Wait, so what's this for?
'Light' envelopes the narrative of the Scriptures. First, light springs forth as the first created thing in Genesis 1:3 and then, like a flashing beacon helping us keep our bearings, it flashes some two hundred more times, before the final beacon flashes in Revelation 22 where God himself is now the light and He has obliterated all darkness.
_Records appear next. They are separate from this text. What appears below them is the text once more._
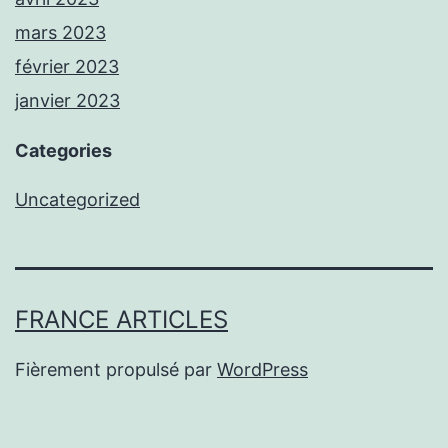
mars 2023
février 2023
janvier 2023
Categories
Uncategorized
FRANCE ARTICLES
Fièrement propulsé par
WordPress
This narrative of the theme of 'light' forms a grounding theology for how we are to understand what it is to be a missional person; what it is to be a person who lives outward.
Let's start at the very beginning, shall we?
The creation story that opens up the Bible is a story of God bringing order and purpose to what was previously just black chaos. He takes darkness, and creates it's antitheses: light. God goes on to create a perfect creation, a creation that is found perfect not because of an absence of darkness, but because of the complete presence of God's shalom. In this creation He places a tree called the "The tree of life", but we'll come back to that in a little while...
Now, read just a little further and we see it doesn't stay this way. Mankind disobeys God and brings upon itself the result of the disruption of God's shalom, the chaos and curse of death and darkness again making itself felt. But immediately God sets about making it right again.
Let's fast forward a little bit, to where God has chosen a group of people to be His "light" to the world, a motley-bunch called the Israelites who are stumbling and grumbling their way through the desert at the time. God speaks to them one day and tells them He is no longer going to just be leading them from infront, but now dwelling with them, and so they are to build him a house called The Tabernacle. This God-house is to have some furniture in it and like a lot of things we encounter in the Bible, these things have more than one function. A lot of these pieces of furniture are to not just do what they do, but to also be symbols of things that are important.